I have a couple questions for the community to start gathering building concensus -
Have you previously thought about this autotuning flag?
If you have thought about it before, what was the blocker to implementing it?
If this feature was introduced, would you use it?
What parameters do you use for batch_size and num_workers right now, and how do you set them?
It would be interesting to know, how many users are choosing the batch size based on the computation performance vs. the methodological perspective (e.g. bad training behavior for tiny or huge batch sizes).
E.g. if hypothetically a very small batch size would yield the best speedup, wouldn’t it also make some architectural changes necessary (replacing batchnorm layers for groupnorm etc.)?

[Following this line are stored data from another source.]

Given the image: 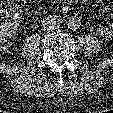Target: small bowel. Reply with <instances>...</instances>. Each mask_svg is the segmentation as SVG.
<instances>
[{"label": "small bowel", "instance_id": "1", "mask_svg": "<svg viewBox=\"0 0 113 113\" xmlns=\"http://www.w3.org/2000/svg\"><path fill=\"white\" fill-rule=\"evenodd\" d=\"M98 1H108V0H98ZM113 2V1H112ZM10 14L12 19L17 22L20 18L19 11L17 9H10ZM97 31L100 35L105 37H112L113 36V22L103 25L99 24L97 27Z\"/></svg>", "mask_w": 113, "mask_h": 113}]
</instances>
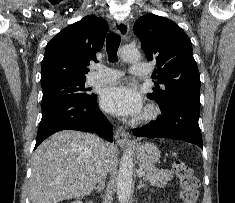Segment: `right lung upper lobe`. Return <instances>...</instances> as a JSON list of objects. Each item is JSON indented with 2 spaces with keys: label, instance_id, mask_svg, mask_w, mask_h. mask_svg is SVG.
Masks as SVG:
<instances>
[{
  "label": "right lung upper lobe",
  "instance_id": "1",
  "mask_svg": "<svg viewBox=\"0 0 235 203\" xmlns=\"http://www.w3.org/2000/svg\"><path fill=\"white\" fill-rule=\"evenodd\" d=\"M108 24L106 20L89 15L64 28L46 46L41 66V85L59 81L86 80L87 66L96 61Z\"/></svg>",
  "mask_w": 235,
  "mask_h": 203
}]
</instances>
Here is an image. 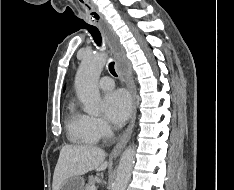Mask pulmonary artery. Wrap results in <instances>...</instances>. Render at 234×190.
Masks as SVG:
<instances>
[{
    "label": "pulmonary artery",
    "instance_id": "obj_1",
    "mask_svg": "<svg viewBox=\"0 0 234 190\" xmlns=\"http://www.w3.org/2000/svg\"><path fill=\"white\" fill-rule=\"evenodd\" d=\"M99 87L104 90L108 91L111 90L114 87V82L111 77L104 76L99 80Z\"/></svg>",
    "mask_w": 234,
    "mask_h": 190
}]
</instances>
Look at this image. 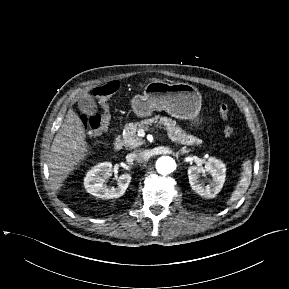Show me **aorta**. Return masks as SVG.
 <instances>
[{
    "label": "aorta",
    "mask_w": 289,
    "mask_h": 289,
    "mask_svg": "<svg viewBox=\"0 0 289 289\" xmlns=\"http://www.w3.org/2000/svg\"><path fill=\"white\" fill-rule=\"evenodd\" d=\"M176 163L169 156H162L156 161V170L159 174L167 175L174 171Z\"/></svg>",
    "instance_id": "762f6f07"
}]
</instances>
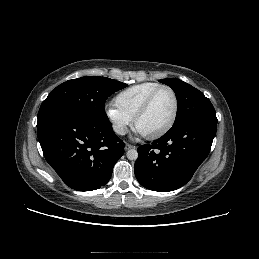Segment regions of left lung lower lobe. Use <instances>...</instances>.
I'll use <instances>...</instances> for the list:
<instances>
[{
	"label": "left lung lower lobe",
	"instance_id": "0a47b994",
	"mask_svg": "<svg viewBox=\"0 0 259 259\" xmlns=\"http://www.w3.org/2000/svg\"><path fill=\"white\" fill-rule=\"evenodd\" d=\"M217 122L192 118L174 124L152 144L138 147L134 172L145 188L158 192L185 185L208 156Z\"/></svg>",
	"mask_w": 259,
	"mask_h": 259
}]
</instances>
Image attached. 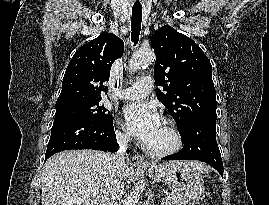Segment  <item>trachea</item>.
Masks as SVG:
<instances>
[{
    "label": "trachea",
    "instance_id": "obj_1",
    "mask_svg": "<svg viewBox=\"0 0 269 205\" xmlns=\"http://www.w3.org/2000/svg\"><path fill=\"white\" fill-rule=\"evenodd\" d=\"M142 22V6H133L131 18V40L136 45L139 40Z\"/></svg>",
    "mask_w": 269,
    "mask_h": 205
}]
</instances>
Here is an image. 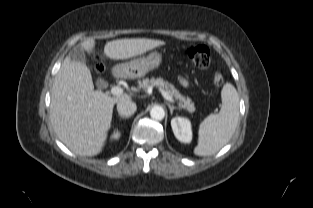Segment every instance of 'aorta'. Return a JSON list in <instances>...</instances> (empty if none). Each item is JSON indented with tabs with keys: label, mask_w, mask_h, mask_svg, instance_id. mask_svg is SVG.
<instances>
[{
	"label": "aorta",
	"mask_w": 313,
	"mask_h": 208,
	"mask_svg": "<svg viewBox=\"0 0 313 208\" xmlns=\"http://www.w3.org/2000/svg\"><path fill=\"white\" fill-rule=\"evenodd\" d=\"M150 116L152 119L162 120L165 116V111H164L163 107H161V106H154L150 110Z\"/></svg>",
	"instance_id": "1"
}]
</instances>
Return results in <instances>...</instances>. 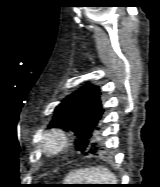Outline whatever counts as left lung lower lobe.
I'll return each instance as SVG.
<instances>
[{
  "instance_id": "0a47b994",
  "label": "left lung lower lobe",
  "mask_w": 160,
  "mask_h": 187,
  "mask_svg": "<svg viewBox=\"0 0 160 187\" xmlns=\"http://www.w3.org/2000/svg\"><path fill=\"white\" fill-rule=\"evenodd\" d=\"M95 130H99V127L97 126V128ZM99 150H100L99 143L91 141V147H90V151L89 152L96 153Z\"/></svg>"
}]
</instances>
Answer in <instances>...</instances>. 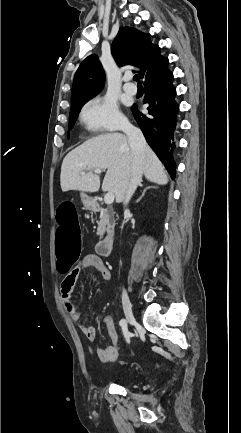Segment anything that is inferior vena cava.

I think a flag like this might be most useful for inference jobs, where we care exclusively about performance, without regard for training behavior. You’re right - adjusting batch size for users automatically will have side effects for training; but we can avoid this issue by at least narrowing the scope to inference.
Additionally, tuning num_workers would improve performance for both training and inference, especially for large scale (GB/TB) inference jobs.
Also, experimentally, it seems that large batch sizes tend to yield the best speedups, up until data can no longer fit in memory.
@Sean_O_Bannon I think it makes sense to have an optimized implementation of image folder and transforms for pytorch. The current API is nice, but the implementation is inefficient, and it slows down the entire system when it needs to feed 8xV100s and a small network (eg mobilenet_v2).